Anies juga mengungkapkan bahwa dirinya kini lebih memikirkan perubahan apa yang bisa dirasakan oleh masyarakat terkait lapangan pekerjaan, kesehatan dan pendidikan.
"Yang kamu pikirkan adalah bagaimana masyarakat bisa merasakan perubahan. Lapangan pekerjaan lebih luas, kesehatan lebih baik, pendidikan terjangkau itu fokus kita dan itulah yang kita kerjakan terus," lanjutnya.
Baca Juga: Anies Baswedan Yakin akan Menang Dalam Satu Putaran: Insyaallah
Ia pun menanggapi kegelisahan Ganjar Pranowo yang sempat menyatakan bahwa dirinya gelisah soal putusan MK yang masih berlaku.
Dengan begitu membuat dasar bagi putra Presiden Jokowi, Gibran Rakabuming Raka maju sebagai cawapres Prabowo Subianto.
Menurut Anies siapapun yang ada di dalam arena kontestasi merupakan keputusan dari lembaga yang berwenang.
"Siapapun yang berada di dalam arena kontestasi itu biarlah menjadi keputusan-keputusan yang dilakukan oleh lembaga-lembaga yang ada baik partai, baik komisi," ucapnya.
Mantan Gubernur DKI Jakarta itu kemudian menegaskan bahwa dirinya kini hanya memikirkan soal bagaimana agenda yang direncakan timnya dapat terlaksana dengan baik bukan soal lain.
"Tapi bagi kami yang penting adalah bagaimana agenda itu terlaksanakan," tegas Anies.

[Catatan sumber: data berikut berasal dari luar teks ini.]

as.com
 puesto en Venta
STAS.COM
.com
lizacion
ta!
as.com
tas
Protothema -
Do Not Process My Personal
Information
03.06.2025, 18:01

Kegelisahan Ganjar soal Putusan MK
Diberitakan sebelumnya bahwa bacapres Ganjar Pranowo telah mengungkapkan kegelisahannya soal putusan MK atas perkara batas usia capres cawapres.
Baca Juga: Sindir Presiden Jokowi? Anies Baswedan Sebut Tidak Akan Calonkan Anaknya dalam Kontestasi Politik
Ganjar menyayangkan hasil putusan Majelis Kehormatan MK yang meloloskan begitu saja pelanggaran etik pada putusan MK beberapa waktu lalu.

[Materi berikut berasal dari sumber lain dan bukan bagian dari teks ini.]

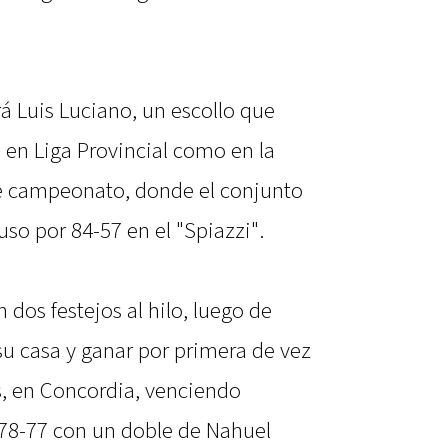
rá Luis Luciano, un escollo que
 en Liga Provincial como en la
e campeonato, donde el conjunto
uso por 84-57 en el "Spiazzi".
 dos festejos al hilo, luego de
u casa y ganar por primera de vez
ás, en Concordia, venciendo
8-77 con un doble de Nahuel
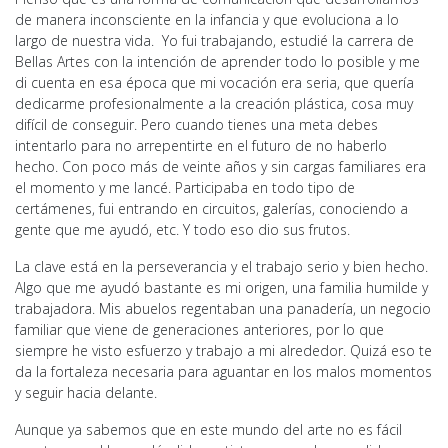
de manera inconsciente en la infancia y que evoluciona a lo
largo de nuestra vida. Yo fui trabajando, estudié la carrera de
Bellas Artes con la intención de aprender todo lo posible y me
di cuenta en esa época que mi vocación era seria, que quería
dedicarme profesionalmente a la creación plástica, cosa muy
difícil de conseguir. Pero cuando tienes una meta debes
intentarlo para no arrepentirte en el futuro de no haberlo
hecho. Con poco más de veinte años y sin cargas familiares era
el momento y me lancé. Participaba en todo tipo de
certámenes, fui entrando en circuitos, galerías, conociendo a
gente que me ayudó, etc. Y todo eso dio sus frutos.
La clave está en la perseverancia y el trabajo serio y bien hecho.
Algo que me ayudó bastante es mi origen, una familia humilde y
trabajadora. Mis abuelos regentaban una panadería, un negocio
familiar que viene de generaciones anteriores, por lo que
siempre he visto esfuerzo y trabajo a mi alrededor. Quizá eso te
da la fortaleza necesaria para aguantar en los malos momentos
y seguir hacia delante.
Aunque ya sabemos que en este mundo del arte no es fácil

"Saya tercenung memantau perkembangan akhir-akhir ini tentang kondisi politik setelah putusan MKMK. Saya mencoba diam sejenak, saya merenungkan bangsa ini ke depan," ujar Ganjar.

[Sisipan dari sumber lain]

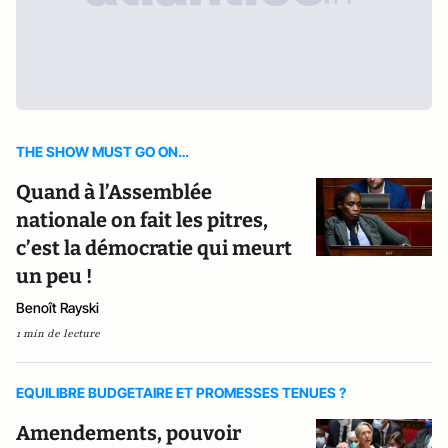
THE SHOW MUST GO ON…
Quand à l’Assemblée
nationale on fait les pitres,
c’est la démocratie qui meurt
un peu !
Benoît Rayski
1 min de lecture
EQUILIBRE BUDGETAIRE ET PROMESSES TENUES ?
Amendements, pouvoir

Ganjar menyatakan bahwa dirinya telah mencermati kata demi kata pada putusan tersebut.
"Saya mencermati kembali kata demi kata, kalimat demi kalimat dari putusan itu yang menjadi pertimbangan dan dasar Majelis Kehormatan MK," lanjutnya.
Ia pun mengungkapkan perasaan gelisahnya yang menganggap bahwa protes pada pelanggaran etik bisa lolos begitu saja.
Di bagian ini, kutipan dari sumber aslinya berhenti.